It’s funny, but nobody has ever considered the land the home sits on to be worth developing. And they couldn’t be more right. The Brownest One home sits on a sandy plain not half a mile from the Gulf of Mexico in southeastern Texas. It’s only real claim to beauty comes from the seashells that somehow turn up half a mile from the ocean. They lie in the sand, gazing up at you like empty eyes or the halves or pearlescent castanets that have lost their mates.
And there’s nothing else around the home. The nearest town is seventeen miles away and there is a lone power pole with a single cable that stands out in the sand, sometimes swaying in the wind, like a lonely child waiting for a playmate. One odd road leads to the home from highway 77 down around Armstrong and it’s become pretty well nonexistent since the home closed.
The home (and I really should take a second to explain the name. It was actually named the Brownestone Orphanage, but long ago one new six year old initiate with glasses so thick they weighed nearly a pound had first peered at the name written over the door and carefully uttered the words “The Brownest One Orphanage,” and the name stuck) was state-supported and nobody ever seems to want anything to do with the state or anything given to its care. So there it still sits, its two wings mired in the sand and its long entry hall swept only by wind and salt.
It’s still standing, though a little the worse for wear. Even when hurricane Alicia stormed ashore and destroyed millions of dollars’ worth of high-rise apartment buildings and posh city shops, the old home held up like a lighthouse that weathers the worst of storms to guide its charges home.

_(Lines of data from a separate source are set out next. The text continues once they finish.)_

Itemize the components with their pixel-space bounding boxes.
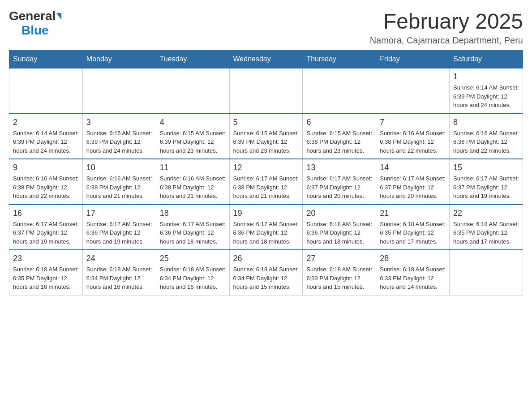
day-number: 11 bbox=[160, 163, 226, 172]
day-info: Sunrise: 6:18 AM Sunset: 6:35 PM Dayligh… bbox=[13, 265, 79, 291]
calendar-week-row: 1Sunrise: 6:14 AM Sunset: 6:39 PM Daylig… bbox=[9, 68, 523, 114]
logo-blue-text: Blue bbox=[21, 23, 49, 37]
day-header-friday: Friday bbox=[376, 51, 450, 68]
day-number: 4 bbox=[160, 118, 226, 127]
day-number: 9 bbox=[13, 163, 79, 172]
calendar-cell: 25Sunrise: 6:18 AM Sunset: 6:34 PM Dayli… bbox=[156, 250, 229, 295]
calendar-cell: 4Sunrise: 6:15 AM Sunset: 6:39 PM Daylig… bbox=[156, 114, 229, 159]
day-info: Sunrise: 6:15 AM Sunset: 6:39 PM Dayligh… bbox=[233, 129, 299, 155]
calendar-week-row: 2Sunrise: 6:14 AM Sunset: 6:39 PM Daylig… bbox=[9, 114, 523, 159]
day-number: 3 bbox=[86, 118, 152, 127]
day-number: 15 bbox=[453, 163, 519, 172]
day-number: 24 bbox=[86, 254, 152, 263]
calendar-cell: 5Sunrise: 6:15 AM Sunset: 6:39 PM Daylig… bbox=[229, 114, 303, 159]
calendar-week-row: 9Sunrise: 6:16 AM Sunset: 6:38 PM Daylig… bbox=[9, 159, 523, 205]
day-info: Sunrise: 6:17 AM Sunset: 6:36 PM Dayligh… bbox=[86, 220, 152, 246]
calendar-cell: 1Sunrise: 6:14 AM Sunset: 6:39 PM Daylig… bbox=[450, 68, 523, 114]
calendar-cell: 11Sunrise: 6:16 AM Sunset: 6:38 PM Dayli… bbox=[156, 159, 229, 205]
day-number: 5 bbox=[233, 118, 299, 127]
calendar-cell: 20Sunrise: 6:18 AM Sunset: 6:36 PM Dayli… bbox=[303, 205, 376, 250]
day-info: Sunrise: 6:16 AM Sunset: 6:38 PM Dayligh… bbox=[86, 174, 152, 201]
day-info: Sunrise: 6:16 AM Sunset: 6:38 PM Dayligh… bbox=[453, 129, 519, 155]
day-info: Sunrise: 6:14 AM Sunset: 6:39 PM Dayligh… bbox=[13, 129, 79, 155]
day-number: 12 bbox=[233, 163, 299, 172]
calendar-cell: 16Sunrise: 6:17 AM Sunset: 6:37 PM Dayli… bbox=[9, 205, 83, 250]
day-info: Sunrise: 6:16 AM Sunset: 6:38 PM Dayligh… bbox=[160, 174, 226, 201]
day-number: 14 bbox=[380, 163, 446, 172]
day-info: Sunrise: 6:15 AM Sunset: 6:39 PM Dayligh… bbox=[86, 129, 152, 155]
day-number: 28 bbox=[380, 254, 446, 263]
day-info: Sunrise: 6:15 AM Sunset: 6:38 PM Dayligh… bbox=[306, 129, 372, 155]
day-header-saturday: Saturday bbox=[450, 51, 523, 68]
calendar-cell: 2Sunrise: 6:14 AM Sunset: 6:39 PM Daylig… bbox=[9, 114, 83, 159]
logo-general-text: General bbox=[9, 9, 56, 23]
day-number: 1 bbox=[453, 72, 519, 81]
day-number: 25 bbox=[160, 254, 226, 263]
calendar-cell: 23Sunrise: 6:18 AM Sunset: 6:35 PM Dayli… bbox=[9, 250, 83, 295]
calendar-cell: 27Sunrise: 6:18 AM Sunset: 6:33 PM Dayli… bbox=[303, 250, 376, 295]
day-number: 21 bbox=[380, 209, 446, 218]
calendar-cell bbox=[82, 68, 156, 114]
page-header: General Blue February 2025 Namora, Cajam… bbox=[9, 9, 523, 46]
calendar-cell bbox=[9, 68, 83, 114]
day-number: 22 bbox=[453, 209, 519, 218]
day-number: 13 bbox=[306, 163, 372, 172]
day-number: 20 bbox=[306, 209, 372, 218]
day-info: Sunrise: 6:18 AM Sunset: 6:33 PM Dayligh… bbox=[380, 265, 446, 291]
calendar-cell: 10Sunrise: 6:16 AM Sunset: 6:38 PM Dayli… bbox=[82, 159, 156, 205]
day-number: 26 bbox=[233, 254, 299, 263]
day-number: 27 bbox=[306, 254, 372, 263]
day-header-sunday: Sunday bbox=[9, 51, 83, 68]
day-info: Sunrise: 6:17 AM Sunset: 6:37 PM Dayligh… bbox=[306, 174, 372, 201]
calendar-cell: 7Sunrise: 6:16 AM Sunset: 6:38 PM Daylig… bbox=[376, 114, 450, 159]
day-number: 17 bbox=[86, 209, 152, 218]
day-info: Sunrise: 6:18 AM Sunset: 6:34 PM Dayligh… bbox=[86, 265, 152, 291]
day-info: Sunrise: 6:18 AM Sunset: 6:35 PM Dayligh… bbox=[380, 220, 446, 246]
calendar-week-row: 16Sunrise: 6:17 AM Sunset: 6:37 PM Dayli… bbox=[9, 205, 523, 250]
day-info: Sunrise: 6:17 AM Sunset: 6:36 PM Dayligh… bbox=[160, 220, 226, 246]
calendar-cell: 3Sunrise: 6:15 AM Sunset: 6:39 PM Daylig… bbox=[82, 114, 156, 159]
calendar-cell: 24Sunrise: 6:18 AM Sunset: 6:34 PM Dayli… bbox=[82, 250, 156, 295]
day-info: Sunrise: 6:16 AM Sunset: 6:38 PM Dayligh… bbox=[380, 129, 446, 155]
calendar-cell bbox=[376, 68, 450, 114]
day-info: Sunrise: 6:18 AM Sunset: 6:35 PM Dayligh… bbox=[453, 220, 519, 246]
calendar-cell: 21Sunrise: 6:18 AM Sunset: 6:35 PM Dayli… bbox=[376, 205, 450, 250]
day-info: Sunrise: 6:18 AM Sunset: 6:34 PM Dayligh… bbox=[233, 265, 299, 291]
calendar-cell: 19Sunrise: 6:17 AM Sunset: 6:36 PM Dayli… bbox=[229, 205, 303, 250]
calendar-cell: 22Sunrise: 6:18 AM Sunset: 6:35 PM Dayli… bbox=[450, 205, 523, 250]
day-number: 16 bbox=[13, 209, 79, 218]
day-header-tuesday: Tuesday bbox=[156, 51, 229, 68]
calendar-cell: 17Sunrise: 6:17 AM Sunset: 6:36 PM Dayli… bbox=[82, 205, 156, 250]
day-info: Sunrise: 6:17 AM Sunset: 6:37 PM Dayligh… bbox=[13, 220, 79, 246]
calendar-cell: 12Sunrise: 6:17 AM Sunset: 6:38 PM Dayli… bbox=[229, 159, 303, 205]
page-subtitle: Namora, Cajamarca Department, Peru bbox=[370, 35, 523, 46]
calendar-cell bbox=[156, 68, 229, 114]
day-number: 8 bbox=[453, 118, 519, 127]
day-number: 6 bbox=[306, 118, 372, 127]
day-info: Sunrise: 6:16 AM Sunset: 6:38 PM Dayligh… bbox=[13, 174, 79, 201]
calendar-cell: 9Sunrise: 6:16 AM Sunset: 6:38 PM Daylig… bbox=[9, 159, 83, 205]
day-header-wednesday: Wednesday bbox=[229, 51, 303, 68]
calendar-cell bbox=[229, 68, 303, 114]
day-number: 7 bbox=[380, 118, 446, 127]
day-header-thursday: Thursday bbox=[303, 51, 376, 68]
day-info: Sunrise: 6:14 AM Sunset: 6:39 PM Dayligh… bbox=[453, 83, 519, 110]
day-number: 23 bbox=[13, 254, 79, 263]
title-section: February 2025 Namora, Cajamarca Departme… bbox=[370, 9, 523, 46]
calendar-cell bbox=[303, 68, 376, 114]
day-number: 19 bbox=[233, 209, 299, 218]
day-number: 18 bbox=[160, 209, 226, 218]
page-title: February 2025 bbox=[370, 9, 523, 34]
calendar-cell: 26Sunrise: 6:18 AM Sunset: 6:34 PM Dayli… bbox=[229, 250, 303, 295]
calendar-cell: 6Sunrise: 6:15 AM Sunset: 6:38 PM Daylig… bbox=[303, 114, 376, 159]
day-info: Sunrise: 6:17 AM Sunset: 6:37 PM Dayligh… bbox=[453, 174, 519, 201]
day-number: 10 bbox=[86, 163, 152, 172]
day-info: Sunrise: 6:18 AM Sunset: 6:33 PM Dayligh… bbox=[306, 265, 372, 291]
day-info: Sunrise: 6:17 AM Sunset: 6:37 PM Dayligh… bbox=[380, 174, 446, 201]
calendar-cell: 28Sunrise: 6:18 AM Sunset: 6:33 PM Dayli… bbox=[376, 250, 450, 295]
day-number: 2 bbox=[13, 118, 79, 127]
day-info: Sunrise: 6:15 AM Sunset: 6:39 PM Dayligh… bbox=[160, 129, 226, 155]
day-info: Sunrise: 6:18 AM Sunset: 6:36 PM Dayligh… bbox=[306, 220, 372, 246]
day-info: Sunrise: 6:17 AM Sunset: 6:38 PM Dayligh… bbox=[233, 174, 299, 201]
calendar-cell bbox=[450, 250, 523, 295]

I might never have come back except for the fact that I lost almost everything in a futures stock that went sour on me. Too many eggs in one basket, I guess. But there are two types of people in this world: those who have all the luck, and those who have none. I’m one of the latter, though it wasn’t always like that. I’m not complaining. Not really. Life will deal you some dirty cards and you take them and try to bluff your way into a pat hand.
But I came back, driving over the chuck holed, washed-out road to the only home where I ever had a chance. It’s sad to see what’s become of it. It looks shabby and bewildered, like an old man who has outlived his usefulness and been left to die.
Even thinking of the good times I had in the two bunkhouses that nestle behind the home like the forepaws of the sphinx isn’t enough to lift my spirits on this bitter day. It doesn’t seem right that the home where I learned to live should become disposable like the Styrofoam cups and aluminum cans that litter the highways.
Looking at the door to the entrance hall- and knowing that its hinges would grate on sand if I pushed it open- I can almost relive the first day that I came here. It was September 4th, 1974, and I was thirteen years old. My own pet social worker, Willie, a big man with curly red hair, led me into the entrance hall on that cloudy Monday.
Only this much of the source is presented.